(Saved entries)
-------------------------

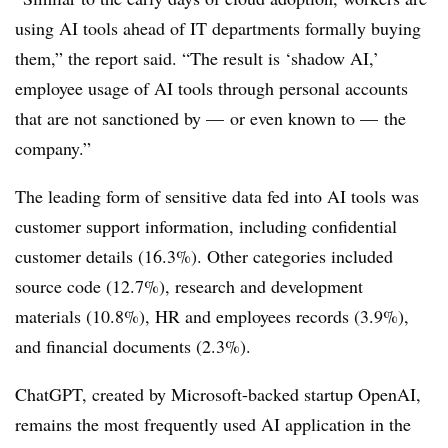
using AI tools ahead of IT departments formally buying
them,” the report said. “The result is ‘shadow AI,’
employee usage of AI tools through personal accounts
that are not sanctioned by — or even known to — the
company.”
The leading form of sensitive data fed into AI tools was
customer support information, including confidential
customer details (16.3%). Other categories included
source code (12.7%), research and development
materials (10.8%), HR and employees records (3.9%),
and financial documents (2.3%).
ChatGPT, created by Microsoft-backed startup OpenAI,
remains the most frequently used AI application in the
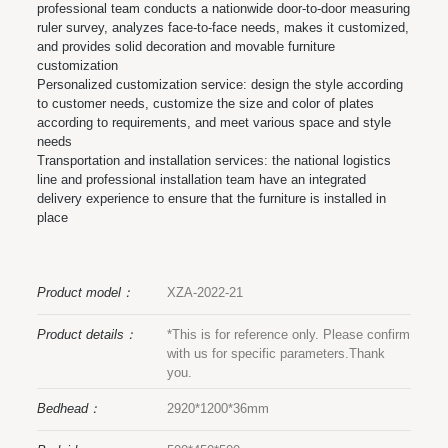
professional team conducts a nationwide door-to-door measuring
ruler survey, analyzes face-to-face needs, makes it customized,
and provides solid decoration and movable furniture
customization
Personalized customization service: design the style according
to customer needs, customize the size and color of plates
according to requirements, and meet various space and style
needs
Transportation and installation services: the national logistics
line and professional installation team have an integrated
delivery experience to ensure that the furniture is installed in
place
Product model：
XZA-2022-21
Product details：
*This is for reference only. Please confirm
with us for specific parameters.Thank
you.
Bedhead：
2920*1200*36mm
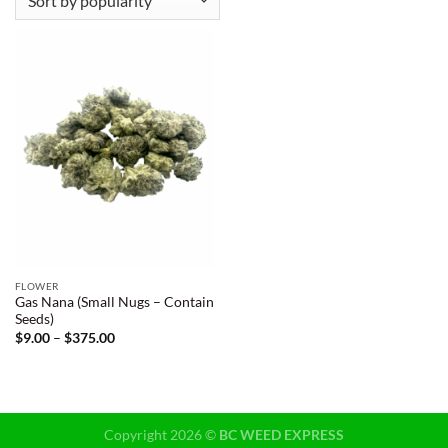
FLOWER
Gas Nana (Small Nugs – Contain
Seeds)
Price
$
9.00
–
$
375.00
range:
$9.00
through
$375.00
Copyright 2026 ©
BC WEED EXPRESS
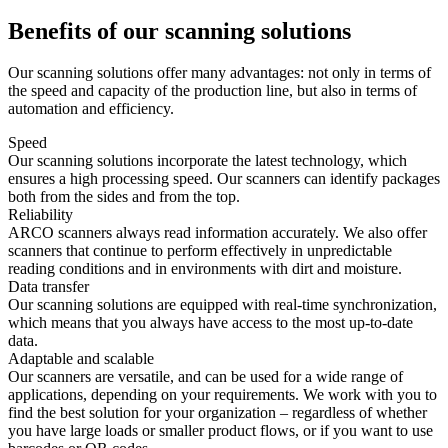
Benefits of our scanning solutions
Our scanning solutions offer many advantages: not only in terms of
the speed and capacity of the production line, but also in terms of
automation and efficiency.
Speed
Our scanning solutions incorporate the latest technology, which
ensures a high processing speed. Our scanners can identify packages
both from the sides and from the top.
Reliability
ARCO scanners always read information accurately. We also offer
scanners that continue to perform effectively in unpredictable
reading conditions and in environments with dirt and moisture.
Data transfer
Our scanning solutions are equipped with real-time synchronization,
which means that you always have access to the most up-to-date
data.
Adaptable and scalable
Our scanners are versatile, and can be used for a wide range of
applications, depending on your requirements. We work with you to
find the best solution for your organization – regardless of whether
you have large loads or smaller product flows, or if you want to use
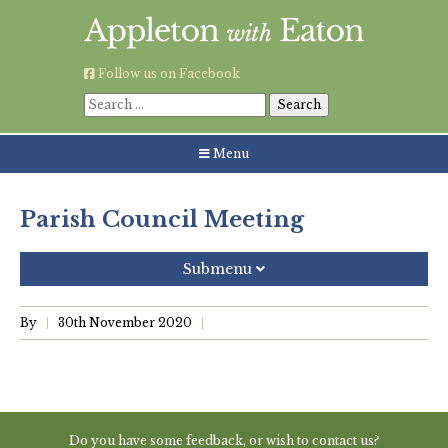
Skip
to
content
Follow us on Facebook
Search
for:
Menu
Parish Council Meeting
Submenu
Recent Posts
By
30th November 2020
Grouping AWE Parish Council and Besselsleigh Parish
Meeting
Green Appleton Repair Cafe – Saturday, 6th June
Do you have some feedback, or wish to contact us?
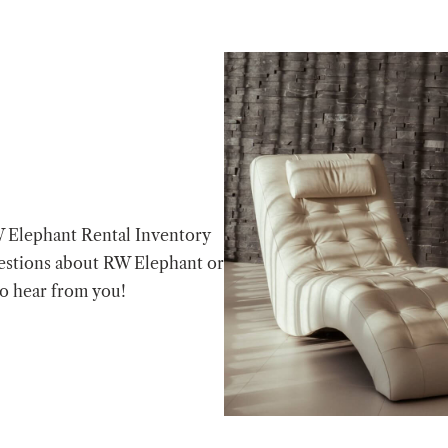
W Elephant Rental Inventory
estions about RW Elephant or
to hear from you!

-------------------------

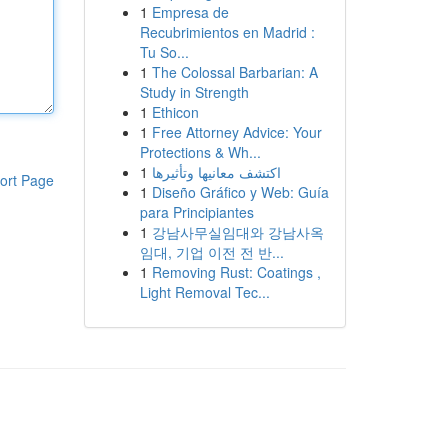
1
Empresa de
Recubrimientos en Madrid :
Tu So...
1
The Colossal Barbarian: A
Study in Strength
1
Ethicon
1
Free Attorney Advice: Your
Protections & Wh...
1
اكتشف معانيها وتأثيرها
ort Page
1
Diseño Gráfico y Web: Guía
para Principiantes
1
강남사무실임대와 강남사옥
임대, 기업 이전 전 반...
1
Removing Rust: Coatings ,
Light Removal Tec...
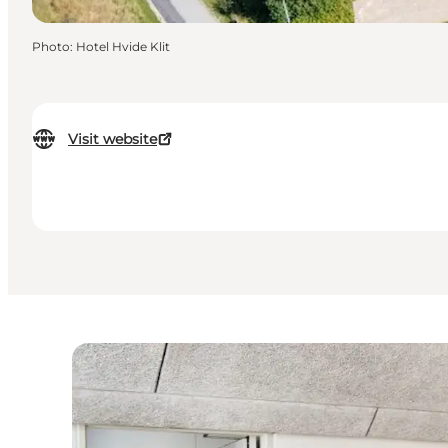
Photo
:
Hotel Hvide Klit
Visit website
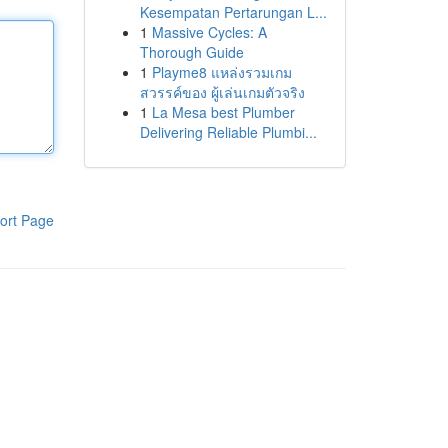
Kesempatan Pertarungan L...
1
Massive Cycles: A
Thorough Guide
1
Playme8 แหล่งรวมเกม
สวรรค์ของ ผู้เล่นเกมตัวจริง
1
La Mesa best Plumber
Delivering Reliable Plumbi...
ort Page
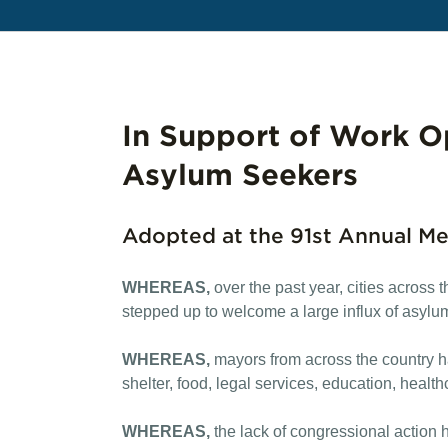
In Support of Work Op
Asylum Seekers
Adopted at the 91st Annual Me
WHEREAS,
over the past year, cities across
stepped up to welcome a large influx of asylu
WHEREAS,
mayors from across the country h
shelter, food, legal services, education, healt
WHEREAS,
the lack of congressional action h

-------------------------

Copy whichever lines of the records above contain the word "across".

● **Response to this task**:
over the past year, cities across
mayors from across the country h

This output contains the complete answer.